Si l’action est recevable, l’expertise biologique est de droit. Elle peut être demandée par toute partie (l’enfant, le père présumé, les descendants, etc.). Le juge ne peut la refuser que pour un motif légitime (expertise vouée à l’échec, caractère dilatoire de la demande, etc.).

L’intéressé a le droit de refuser de se soumettre à l’expertise ordonnée. Toutefois, le juge pourra en tirer toutes les conséquences. Notamment, il pourra y voir un aveu de paternité du défendeur.

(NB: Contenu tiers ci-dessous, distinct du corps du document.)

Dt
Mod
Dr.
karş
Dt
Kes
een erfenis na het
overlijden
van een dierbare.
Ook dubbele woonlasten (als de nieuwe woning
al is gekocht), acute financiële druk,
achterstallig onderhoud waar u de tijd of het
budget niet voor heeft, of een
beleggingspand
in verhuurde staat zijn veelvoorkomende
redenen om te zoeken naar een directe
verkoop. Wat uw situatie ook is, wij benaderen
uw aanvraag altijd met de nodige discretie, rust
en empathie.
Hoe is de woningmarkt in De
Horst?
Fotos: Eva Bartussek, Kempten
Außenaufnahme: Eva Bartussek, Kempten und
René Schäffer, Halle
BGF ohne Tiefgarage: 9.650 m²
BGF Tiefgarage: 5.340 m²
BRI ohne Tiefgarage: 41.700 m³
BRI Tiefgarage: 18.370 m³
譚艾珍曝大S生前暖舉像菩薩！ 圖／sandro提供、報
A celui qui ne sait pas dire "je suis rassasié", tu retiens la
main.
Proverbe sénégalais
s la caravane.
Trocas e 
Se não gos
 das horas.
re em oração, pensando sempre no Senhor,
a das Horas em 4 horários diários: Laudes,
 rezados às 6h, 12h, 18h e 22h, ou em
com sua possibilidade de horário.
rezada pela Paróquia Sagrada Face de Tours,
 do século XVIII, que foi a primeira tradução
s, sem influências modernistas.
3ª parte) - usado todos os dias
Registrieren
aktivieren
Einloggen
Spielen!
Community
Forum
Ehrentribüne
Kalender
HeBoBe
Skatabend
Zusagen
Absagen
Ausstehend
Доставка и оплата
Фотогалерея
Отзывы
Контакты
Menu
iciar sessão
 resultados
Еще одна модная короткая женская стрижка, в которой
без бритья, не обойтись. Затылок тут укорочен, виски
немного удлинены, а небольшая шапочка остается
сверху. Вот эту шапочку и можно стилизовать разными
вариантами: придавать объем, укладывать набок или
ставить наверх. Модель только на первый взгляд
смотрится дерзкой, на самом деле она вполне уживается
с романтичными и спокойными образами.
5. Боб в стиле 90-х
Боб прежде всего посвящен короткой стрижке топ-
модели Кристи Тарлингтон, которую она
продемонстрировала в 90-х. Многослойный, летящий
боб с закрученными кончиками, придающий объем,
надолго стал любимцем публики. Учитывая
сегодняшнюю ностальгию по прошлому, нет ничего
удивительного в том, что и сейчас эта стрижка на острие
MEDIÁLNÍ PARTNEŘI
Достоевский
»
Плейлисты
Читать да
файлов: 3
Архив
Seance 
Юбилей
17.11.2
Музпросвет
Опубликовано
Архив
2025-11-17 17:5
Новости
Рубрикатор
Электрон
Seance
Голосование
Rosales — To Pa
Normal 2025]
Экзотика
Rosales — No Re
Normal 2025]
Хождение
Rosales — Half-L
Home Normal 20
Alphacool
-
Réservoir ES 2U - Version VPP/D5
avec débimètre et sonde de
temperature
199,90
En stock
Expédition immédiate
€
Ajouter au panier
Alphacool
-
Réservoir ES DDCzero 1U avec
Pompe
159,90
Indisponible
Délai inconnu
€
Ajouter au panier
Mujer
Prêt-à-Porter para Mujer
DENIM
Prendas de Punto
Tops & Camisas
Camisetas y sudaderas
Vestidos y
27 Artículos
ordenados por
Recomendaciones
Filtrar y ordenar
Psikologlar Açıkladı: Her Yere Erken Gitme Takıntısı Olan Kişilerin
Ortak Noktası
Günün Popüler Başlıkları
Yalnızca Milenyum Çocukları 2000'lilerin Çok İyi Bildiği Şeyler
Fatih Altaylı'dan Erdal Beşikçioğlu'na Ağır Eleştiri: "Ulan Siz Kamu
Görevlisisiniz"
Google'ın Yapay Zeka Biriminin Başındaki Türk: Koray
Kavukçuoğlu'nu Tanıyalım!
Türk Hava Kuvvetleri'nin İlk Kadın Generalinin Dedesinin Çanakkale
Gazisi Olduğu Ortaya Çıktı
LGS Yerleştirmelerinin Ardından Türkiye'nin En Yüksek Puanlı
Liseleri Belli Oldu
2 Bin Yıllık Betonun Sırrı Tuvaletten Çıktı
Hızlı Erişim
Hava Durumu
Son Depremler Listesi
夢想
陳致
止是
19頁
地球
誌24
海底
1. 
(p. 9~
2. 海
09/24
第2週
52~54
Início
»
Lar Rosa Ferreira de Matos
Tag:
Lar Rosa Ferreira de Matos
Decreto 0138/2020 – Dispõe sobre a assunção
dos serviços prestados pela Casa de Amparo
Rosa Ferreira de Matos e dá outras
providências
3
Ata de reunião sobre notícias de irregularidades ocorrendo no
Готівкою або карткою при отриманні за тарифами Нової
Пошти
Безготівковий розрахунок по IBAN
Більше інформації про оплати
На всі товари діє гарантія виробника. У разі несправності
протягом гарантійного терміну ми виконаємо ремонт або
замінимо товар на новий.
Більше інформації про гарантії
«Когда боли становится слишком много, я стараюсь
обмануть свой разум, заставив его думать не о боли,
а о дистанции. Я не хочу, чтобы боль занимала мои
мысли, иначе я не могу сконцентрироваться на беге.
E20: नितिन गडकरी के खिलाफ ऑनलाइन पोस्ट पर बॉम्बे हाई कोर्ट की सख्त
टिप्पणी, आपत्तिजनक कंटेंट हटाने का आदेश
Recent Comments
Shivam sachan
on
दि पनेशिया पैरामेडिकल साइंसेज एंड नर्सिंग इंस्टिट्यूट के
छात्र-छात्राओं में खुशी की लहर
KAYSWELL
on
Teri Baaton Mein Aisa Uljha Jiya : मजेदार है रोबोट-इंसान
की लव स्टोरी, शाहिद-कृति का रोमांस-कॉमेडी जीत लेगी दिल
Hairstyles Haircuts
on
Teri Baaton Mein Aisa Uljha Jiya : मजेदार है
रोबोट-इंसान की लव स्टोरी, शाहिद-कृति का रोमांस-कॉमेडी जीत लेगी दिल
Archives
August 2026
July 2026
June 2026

Enfin, les expertises sur une personne décédée sont interdites, sauf si la personne a donné son accord de son vivant.

  1. Effets

Si le tribunal fait droit à la demande, la filiation est établie de manière rétroactive à la date de naissance de l’enfant. L’enfant bénéficie alors de tous les droits attachés à celle-ci.

Le juge peut également statuer, dans le même temps, sur l’exercice de l’autorité parentale, la contribution du père à l’entretien et à l’éducation de l’enfant, ou encore l’attribution du nom du père.

Le père peut alors être condamné à verser une pension alimentaire à l’enfant rétroactivement à la date de sa naissance, mais dans la limite de 5 ans avant l’assignation.

Enfin, s’il s’est soustrait à sa responsabilité parentale, le père peut être condamné à des dommages et intérêts pour faute tant à l’égard de l’enfant que de la mère.

Par jugement d’adoption

L’adoption créé un lien de filiation juridique entre un enfant et un parent non biologique.

L’adoption peut être simple ou bien plénière.